11 KiB
ADR-008: Cedar Authorization Policy Engine Integration
Status: Accepted Date: 2025-10-08 Deciders: Architecture Team Tags: security, authorization, cedar, policy-engine
Context and Problem Statement
The Provisioning platform requires fine-grained authorization controls to manage access to infrastructure resources across multiple environments (development, staging, production). The authorization system must:
- Support complex authorization rules (MFA, IP restrictions, time windows, approvals)

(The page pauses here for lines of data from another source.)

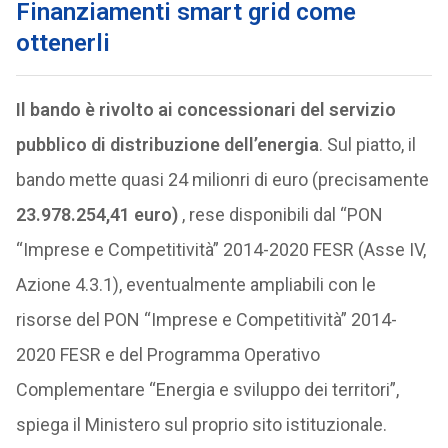
Finanziamenti smart grid come
ottenerli
Il bando è rivolto ai concessionari del servizio
pubblico di distribuzione dell’energia
. Sul piatto, il
bando mette quasi 24 milionri di euro (precisamente
23.978.254,41 euro)
, rese disponibili dal “PON
“Imprese e Competitività” 2014-2020 FESR (Asse IV,
Azione 4.3.1), eventualmente ampliabili con le
risorse del PON “Imprese e Competitività” 2014-
2020 FESR e del Programma Operativo
Complementare “Energia e sviluppo dei territori”,
spiega il Ministero sul proprio sito istituzionale.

- Be auditable and version-controlled
- Allow hot-reload of policies without restart
- Integrate with JWT tokens for identity
- Scale to thousands of authorization decisions per second
- Be maintainable by security team without code changes
Traditional code-based authorization (if/else statements) is difficult to audit, maintain, and scale.
Decision Drivers
- Security: Critical for production infrastructure access
- Auditability: Compliance requirements demand clear authorization policies
- Flexibility: Policies change more frequently than code
- Performance: Low-latency authorization decisions (<10 ms)
- Maintainability: Security team should update policies without developers
- Type Safety: Prevent policy errors before deployment
Considered Options
Option 1: Code-Based Authorization (Current State)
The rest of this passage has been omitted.